La seconda riguarda una domanda che è girata l’altra sera: “Chi è in questo momento il migliore allenatore italiano… con Ancelotti fuori concorso?”. Ognuno ha la sua legittima risposta, quella del sottoscritto parte da un presupposto: più che basarsi sulle vittorie tocca capire chi ha una “visione”. E allora Spalletti (maturo nella carta d’identità e giovanissimo nelle idee), Inzaghi (chi non vede il gioco dell’Inter ha un problema che è suo e solo suo), De Zerbi (al momento inarrivabile quanto a capacità di “produrre calcio”) e pure Palladino (in panca da pochissimo ma chiaramente “illuminato”).

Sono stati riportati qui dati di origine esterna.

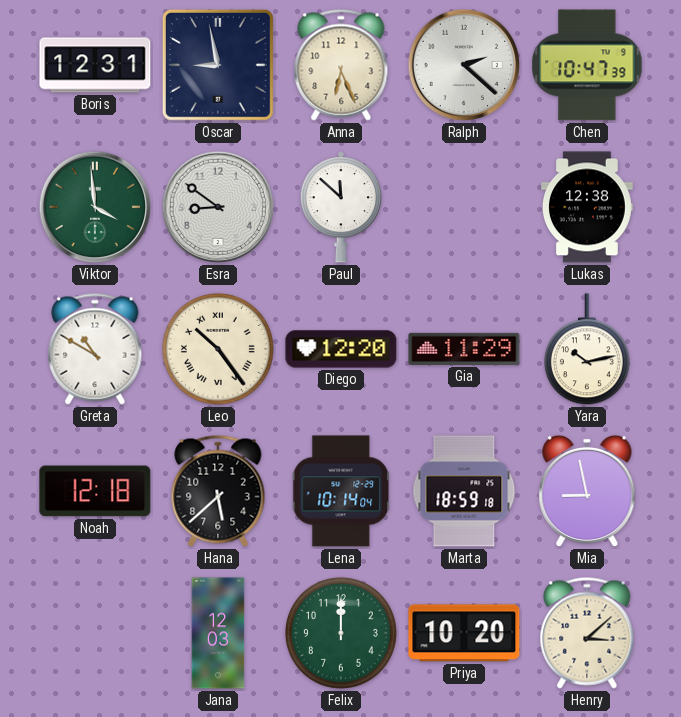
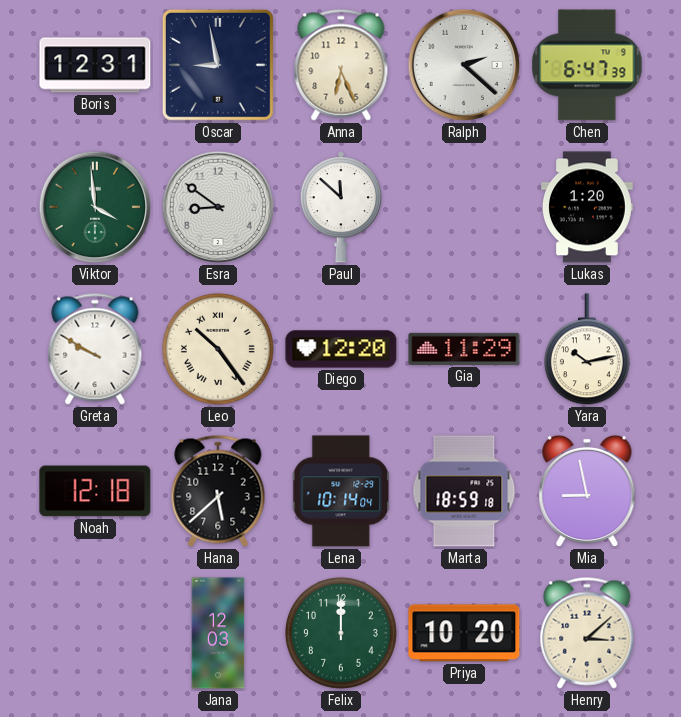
Chen: 10:47 -> 6:47
Lukas: 12:38 -> 1:20
Greta: 10:50 -> 9:50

La terza riguarda la faccenda “giocatori a rapporto dagli ultrà”. Capita di tanto in tanto, è capitata pure l’altro giorno con il Milan. Nel caso specifico si è trattato di “motivare la squadra” in vista della partita di questa sera e non c’è nulla di male. Al limite è l’immagine che ha poco senso, quella di un “capo-tifoso” che parla e di giocatori (+ allenatore) che ascoltano in silenzio e, francamente, sembrano più “costretti” che “convinti”.
La quarta riguarda gli euro-risultati tricolori e la riassumiamo così: se le nostre squadre arriveranno in fondo e, magari, alzeranno un trofeo, sarà un merito delle stesse e di nessun altro. Abbiamo 5 club in semifinale non “grazie” al calcio italiano, semmai “nonostante” i nostri limiti sistemici. È bene ricordarlo, altrimenti finisce che ci convinciamo di essere diventati bravi e abbandoniamo ogni idea di restauro.
E poi stop. Buon derby milanese a tutti.